[[ RECORD SET open ]]

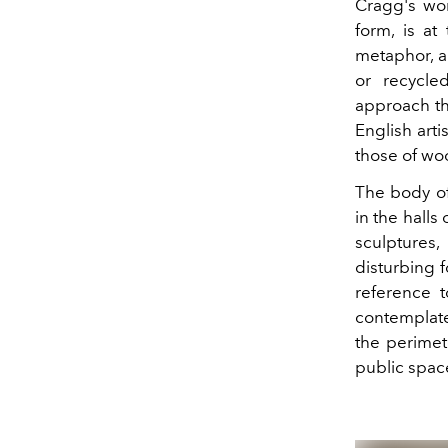
Cragg's wor
form, is at
metaphor, an
or recycle
approach th
English art
those of woo
The body o
in the halls 
sculptures
disturbing 
reference t
contemplate
the perimet
public space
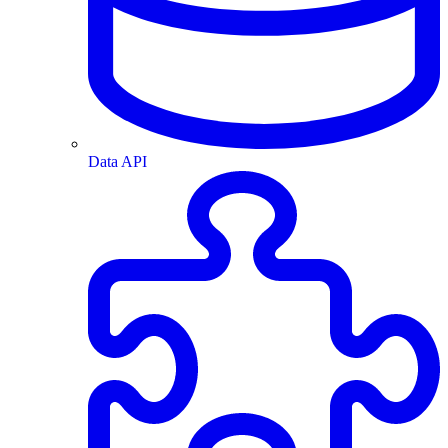
Data API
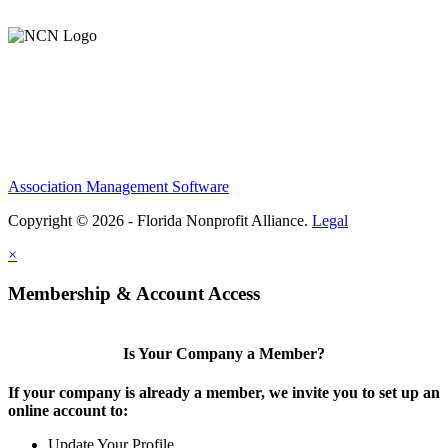
Support Our Work
Association Management Software
Copyright © 2026 - Florida Nonprofit Alliance.
Legal
×
Membership & Account Access
Is Your Company a Member?
If your company is already a member, we invite you to set up an
online account to:
Update Your Profile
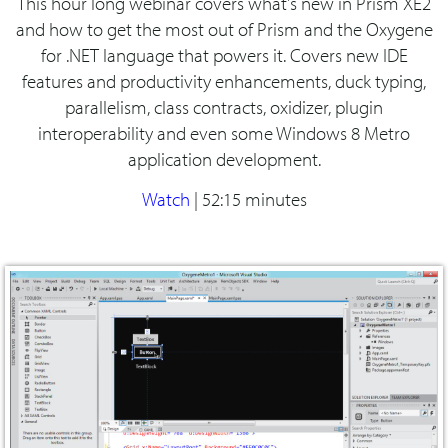
This hour long webinar covers what's new in Prism XE2
and how to get the most out of Prism and the Oxygene
for .NET language that powers it. Covers new IDE
features and productivity enhancements, duck typing,
parallelism, class contracts, oxidizer, plugin
interoperability and even some Windows 8 Metro
application development.
Watch
|
52:15 minutes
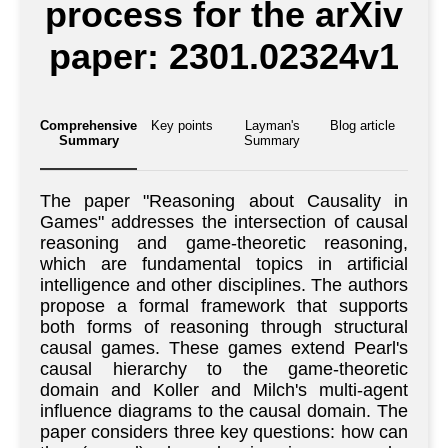
process for the arXiv
paper: 2301.02324v1
Comprehensive
Key points
Layman's
Blog article
Summary
Summary
The paper "Reasoning about Causality in
Games" addresses the intersection of causal
reasoning and game-theoretic reasoning,
which are fundamental topics in artificial
intelligence and other disciplines. The authors
propose a formal framework that supports
both forms of reasoning through structural
causal games. These games extend Pearl's
causal hierarchy to the game-theoretic
domain and Koller and Milch's multi-agent
influence diagrams to the causal domain. The
paper considers three key questions: how can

[[ RECORD SET closed ]]

• _WORK INSTRUCTIONS_
Check the data for the word "theoretic" and pull out the lines that have it.

• _FINAL ANSWER_
reasoning and game-theoretic reasoning,
causal hierarchy to the game-theoretic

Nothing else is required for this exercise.